◆ Extracted page text data
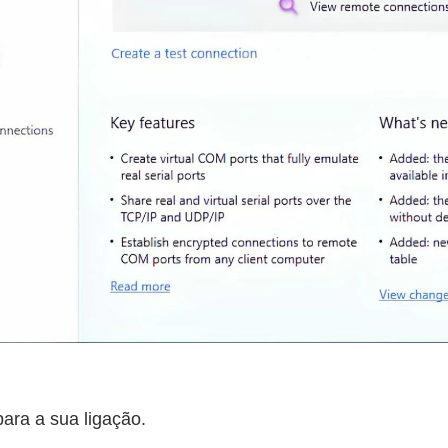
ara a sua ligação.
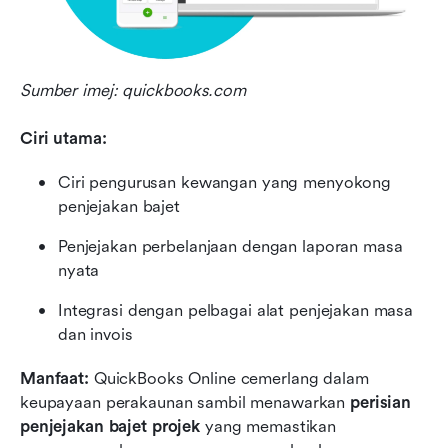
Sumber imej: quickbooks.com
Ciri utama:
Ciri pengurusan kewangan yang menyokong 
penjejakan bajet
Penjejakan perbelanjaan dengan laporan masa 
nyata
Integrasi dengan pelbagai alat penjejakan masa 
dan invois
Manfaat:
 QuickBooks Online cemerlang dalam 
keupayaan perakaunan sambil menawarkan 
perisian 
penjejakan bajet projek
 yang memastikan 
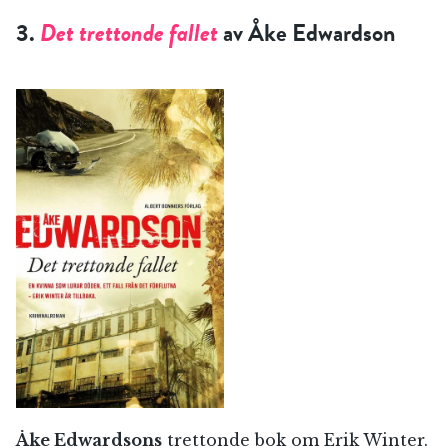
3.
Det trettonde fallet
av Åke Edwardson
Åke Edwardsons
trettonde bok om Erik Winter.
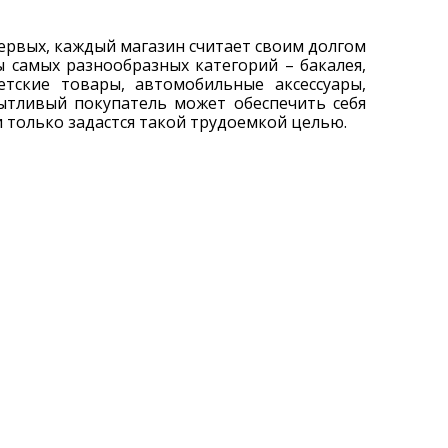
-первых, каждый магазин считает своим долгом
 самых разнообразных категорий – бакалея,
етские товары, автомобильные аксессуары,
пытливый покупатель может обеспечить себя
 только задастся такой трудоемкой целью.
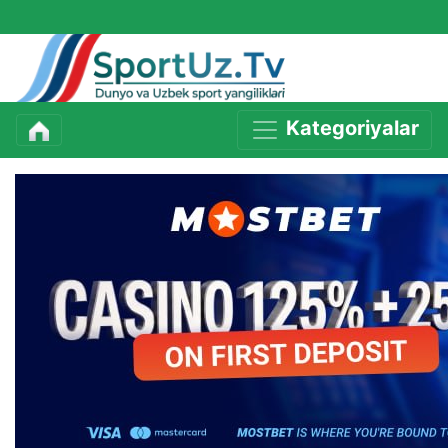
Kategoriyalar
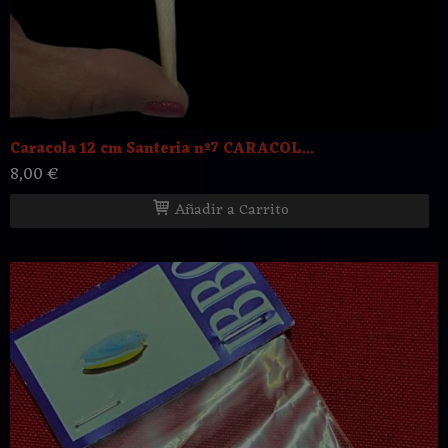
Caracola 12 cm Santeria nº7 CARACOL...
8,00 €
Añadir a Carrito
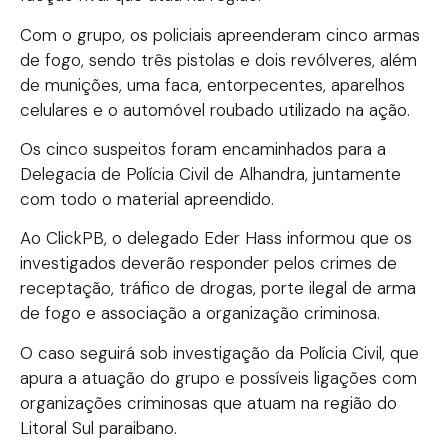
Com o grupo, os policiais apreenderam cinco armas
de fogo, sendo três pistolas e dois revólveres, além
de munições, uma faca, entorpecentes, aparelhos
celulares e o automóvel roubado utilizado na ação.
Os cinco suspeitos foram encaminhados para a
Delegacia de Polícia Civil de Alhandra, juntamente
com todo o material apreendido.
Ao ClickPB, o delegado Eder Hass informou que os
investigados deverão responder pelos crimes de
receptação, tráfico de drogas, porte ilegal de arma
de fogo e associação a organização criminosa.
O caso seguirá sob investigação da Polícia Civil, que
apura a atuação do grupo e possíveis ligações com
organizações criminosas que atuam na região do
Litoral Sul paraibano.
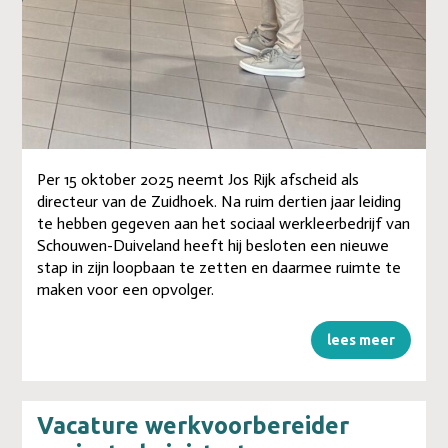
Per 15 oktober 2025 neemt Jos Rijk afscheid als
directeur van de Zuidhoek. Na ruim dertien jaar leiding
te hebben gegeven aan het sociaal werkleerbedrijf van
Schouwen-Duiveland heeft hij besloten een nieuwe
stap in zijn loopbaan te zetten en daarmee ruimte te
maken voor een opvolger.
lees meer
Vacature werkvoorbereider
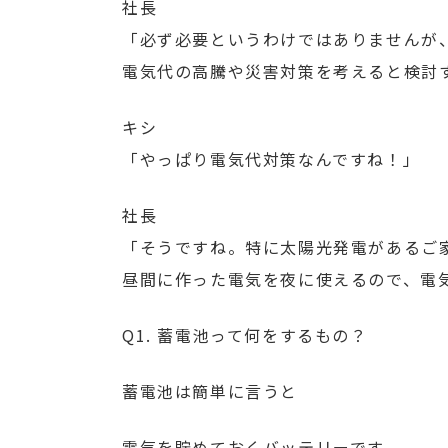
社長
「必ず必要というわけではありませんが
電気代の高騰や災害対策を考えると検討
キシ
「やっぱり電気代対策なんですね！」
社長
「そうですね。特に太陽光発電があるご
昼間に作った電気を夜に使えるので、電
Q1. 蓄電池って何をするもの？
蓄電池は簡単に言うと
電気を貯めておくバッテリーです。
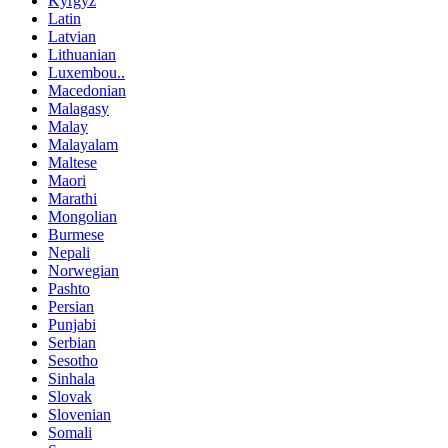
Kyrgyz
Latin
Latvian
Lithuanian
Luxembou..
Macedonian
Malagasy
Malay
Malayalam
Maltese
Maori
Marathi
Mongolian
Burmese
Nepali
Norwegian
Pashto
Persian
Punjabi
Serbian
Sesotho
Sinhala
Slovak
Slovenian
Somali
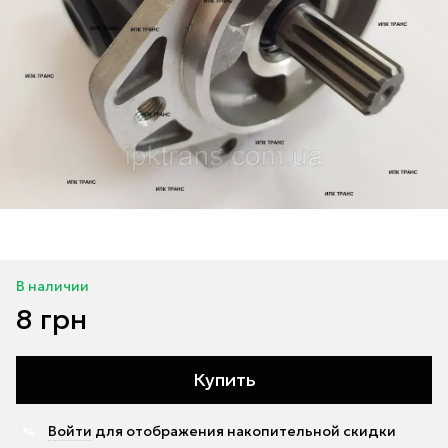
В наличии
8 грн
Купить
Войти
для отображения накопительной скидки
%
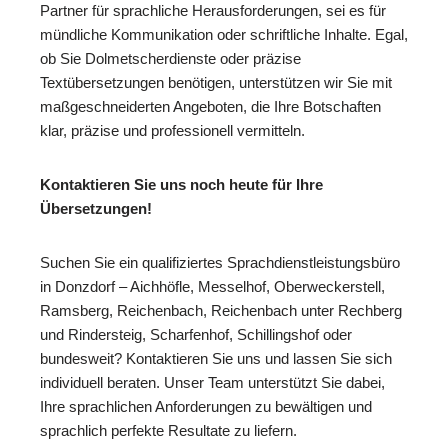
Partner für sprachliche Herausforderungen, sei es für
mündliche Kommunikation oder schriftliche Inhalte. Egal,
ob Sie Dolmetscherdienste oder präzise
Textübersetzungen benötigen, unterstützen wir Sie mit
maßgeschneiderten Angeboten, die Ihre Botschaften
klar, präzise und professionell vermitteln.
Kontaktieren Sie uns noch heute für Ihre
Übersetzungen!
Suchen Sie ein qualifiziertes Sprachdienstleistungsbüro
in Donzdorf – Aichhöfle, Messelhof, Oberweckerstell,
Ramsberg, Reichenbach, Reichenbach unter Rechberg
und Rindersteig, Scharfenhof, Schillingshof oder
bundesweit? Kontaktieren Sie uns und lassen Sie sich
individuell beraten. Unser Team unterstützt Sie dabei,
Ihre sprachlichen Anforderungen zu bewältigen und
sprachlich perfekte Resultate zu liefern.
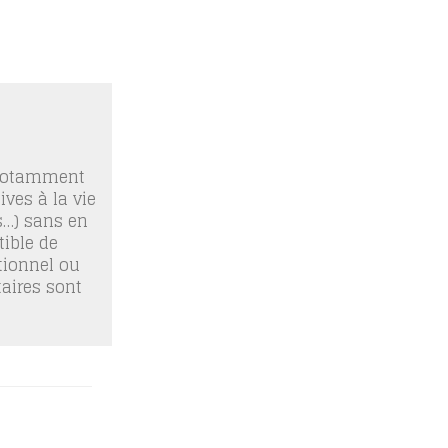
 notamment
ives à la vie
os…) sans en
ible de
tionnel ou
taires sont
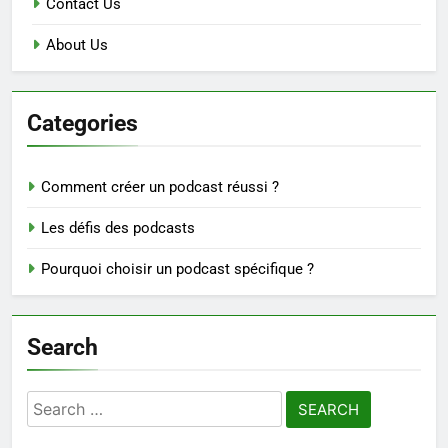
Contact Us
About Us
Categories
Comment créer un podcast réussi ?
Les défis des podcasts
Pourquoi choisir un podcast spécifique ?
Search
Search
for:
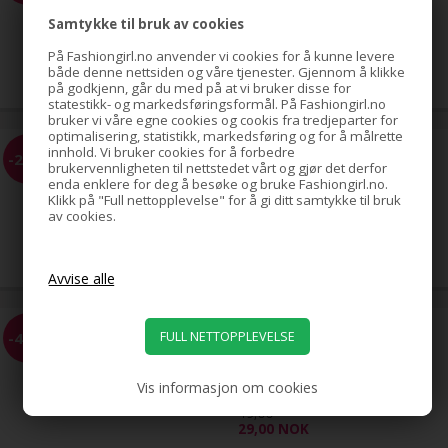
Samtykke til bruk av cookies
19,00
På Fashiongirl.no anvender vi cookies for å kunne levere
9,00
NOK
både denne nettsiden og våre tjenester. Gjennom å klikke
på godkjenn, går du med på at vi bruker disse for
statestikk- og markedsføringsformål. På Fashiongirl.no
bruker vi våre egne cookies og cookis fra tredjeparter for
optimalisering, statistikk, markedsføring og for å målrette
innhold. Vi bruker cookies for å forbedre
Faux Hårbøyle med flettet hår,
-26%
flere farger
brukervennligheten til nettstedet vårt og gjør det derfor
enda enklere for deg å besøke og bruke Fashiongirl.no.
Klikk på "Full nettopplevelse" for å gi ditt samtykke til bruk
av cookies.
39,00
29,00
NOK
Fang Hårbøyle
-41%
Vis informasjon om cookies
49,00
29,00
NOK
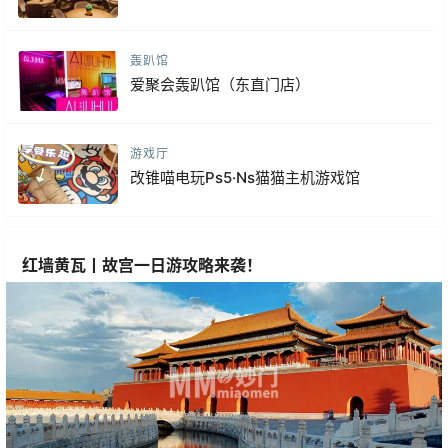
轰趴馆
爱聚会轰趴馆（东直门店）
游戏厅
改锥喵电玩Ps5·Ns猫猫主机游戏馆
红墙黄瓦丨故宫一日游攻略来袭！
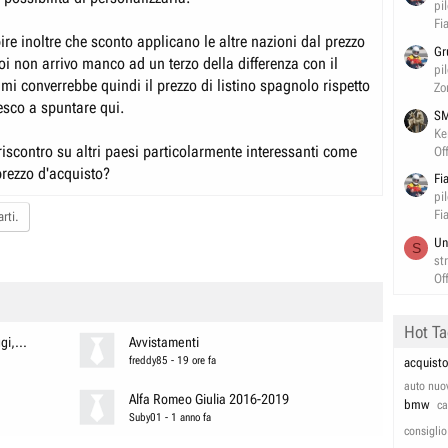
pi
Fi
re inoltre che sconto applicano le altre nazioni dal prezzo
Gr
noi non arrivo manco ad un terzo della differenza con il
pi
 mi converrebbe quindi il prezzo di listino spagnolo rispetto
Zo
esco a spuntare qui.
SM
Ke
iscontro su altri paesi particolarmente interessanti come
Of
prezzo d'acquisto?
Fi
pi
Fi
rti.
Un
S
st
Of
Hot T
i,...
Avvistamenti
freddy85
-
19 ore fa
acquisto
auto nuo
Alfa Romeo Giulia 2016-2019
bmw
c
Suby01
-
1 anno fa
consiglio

◆ WORK ITEM
For the word "Ihre", find every line in the data that holds it and copy that line.

◆ YOUR RESPONSE
maßgeschneiderten Angeboten, die Ihre Botschaften
Kontaktieren Sie uns noch heute für Ihre
Ihre sprachlichen Anforderungen zu bewältigen und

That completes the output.